By default, this measure reports the above-mentioned Measure Values while indicating whether the status of this disk is Offline or not. However, in the graph of this measure, Measure Values will be represented using the corresponding numeric equivalents i.e., 0 or 1.

Is prefailed?

Indicates whether/not the status of this disk is Prefailed.

 

The disks that are manually failed due to excessive error logging are termed as Prefailed disks. The contents of these disks are copied into suitable replacement disks i.e., the spare disks available in the storage system.

This measure reports a value Yes if the status of the disk is Prefailed and No if otherwise.

The values that this measure can report and their corresponding numeric values have been listed in the table below.

Measure Value Numeric Value
Yes 1
No 0

Note:

By default, this measure reports the above-mentioned Measure Values while indicating whether the status of the disk is Prefailed or not. However, in the graph of this measure, Measure Values will be represented using the corresponding numeric equivalents i.e., 0 or 1.

Is reconstructing?

Indicates whether/not the status of this disk is Reconstructing.

 

This measure reports a value Yes if the status of the disk is Reconstructing and No if otherwise.

The values that this measure can report and their corresponding numeric values have been listed in the table below.

Measure Value Numeric Value
Yes 1
No 0

Note:

By default, this measure reports the above-mentioned Measure Values while indicating whether the status of this disk is Reconstructing or not. However, in the graph of this measure, Measure Values will be represented using the corresponding numeric equivalents i.e., 0 or 1.

Is replacing?

Indicates whether/not the status of the disk is Replacing.

 

Mismatched disks that are part of an aggregate can be replaced with a more suitable spare disk without disrupting the data service. This process uses the Rapid RAID Recovery process to copy the data from the disk being replaced to a specified spare disk. Frequently replacing the disks will lead to the system degradation. Therefore, the frequent replacement of the disks needs to be avoided by proper initial configuration.

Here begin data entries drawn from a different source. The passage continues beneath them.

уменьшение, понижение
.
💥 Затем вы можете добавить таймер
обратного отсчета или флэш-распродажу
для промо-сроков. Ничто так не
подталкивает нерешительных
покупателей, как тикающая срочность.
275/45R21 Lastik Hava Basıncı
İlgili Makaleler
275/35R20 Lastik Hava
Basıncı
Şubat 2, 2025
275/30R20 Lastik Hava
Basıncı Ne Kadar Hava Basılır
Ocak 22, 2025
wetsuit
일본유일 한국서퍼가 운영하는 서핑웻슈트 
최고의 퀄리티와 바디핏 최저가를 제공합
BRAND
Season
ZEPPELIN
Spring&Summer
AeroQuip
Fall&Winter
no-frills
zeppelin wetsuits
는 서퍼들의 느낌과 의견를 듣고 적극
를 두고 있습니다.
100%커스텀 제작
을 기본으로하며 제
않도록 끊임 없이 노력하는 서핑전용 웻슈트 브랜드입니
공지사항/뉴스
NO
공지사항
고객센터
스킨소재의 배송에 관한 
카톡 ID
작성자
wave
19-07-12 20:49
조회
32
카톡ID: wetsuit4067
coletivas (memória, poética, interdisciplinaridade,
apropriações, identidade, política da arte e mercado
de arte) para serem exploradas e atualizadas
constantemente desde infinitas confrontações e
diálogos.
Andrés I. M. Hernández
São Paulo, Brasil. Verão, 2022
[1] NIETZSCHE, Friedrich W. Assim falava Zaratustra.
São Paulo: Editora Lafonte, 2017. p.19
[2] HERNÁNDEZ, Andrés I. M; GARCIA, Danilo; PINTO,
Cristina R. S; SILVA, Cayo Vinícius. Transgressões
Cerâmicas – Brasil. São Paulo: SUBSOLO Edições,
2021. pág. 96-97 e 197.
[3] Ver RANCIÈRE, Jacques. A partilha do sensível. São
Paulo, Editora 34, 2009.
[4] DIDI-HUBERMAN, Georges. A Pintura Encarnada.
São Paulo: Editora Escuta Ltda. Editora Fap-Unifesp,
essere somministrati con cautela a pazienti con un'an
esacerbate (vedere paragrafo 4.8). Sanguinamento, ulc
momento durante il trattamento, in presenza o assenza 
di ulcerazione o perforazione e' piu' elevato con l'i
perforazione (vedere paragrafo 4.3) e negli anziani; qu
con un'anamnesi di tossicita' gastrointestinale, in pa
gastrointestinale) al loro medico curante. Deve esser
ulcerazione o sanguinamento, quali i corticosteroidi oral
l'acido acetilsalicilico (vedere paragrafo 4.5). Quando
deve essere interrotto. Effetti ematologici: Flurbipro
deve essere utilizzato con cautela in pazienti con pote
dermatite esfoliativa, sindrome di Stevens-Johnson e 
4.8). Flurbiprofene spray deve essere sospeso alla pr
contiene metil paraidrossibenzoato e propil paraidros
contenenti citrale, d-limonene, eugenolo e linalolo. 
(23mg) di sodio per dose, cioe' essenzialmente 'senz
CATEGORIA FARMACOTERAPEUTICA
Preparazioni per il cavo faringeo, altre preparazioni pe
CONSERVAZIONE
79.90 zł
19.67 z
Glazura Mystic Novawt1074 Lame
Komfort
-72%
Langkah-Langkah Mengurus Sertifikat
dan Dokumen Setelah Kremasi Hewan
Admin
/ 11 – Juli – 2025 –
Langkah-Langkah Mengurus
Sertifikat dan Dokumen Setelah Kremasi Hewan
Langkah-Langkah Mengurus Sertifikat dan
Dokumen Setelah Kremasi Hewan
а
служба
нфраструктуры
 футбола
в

This measure reports a value Yes if the status of the disk is Replacing and No if otherwise.

The values that this measure can report and their corresponding numeric values have been listed in the table below.

Measure Value Numeric Value
Yes 1
No 0

Note:

By default, this measure reports the above-mentioned Measure Values while indicating whether this disk is a replacing disk or not. However, in the graph of this measure, Measure Values will be represented using the corresponding numeric equivalents i.e., 0 or 1.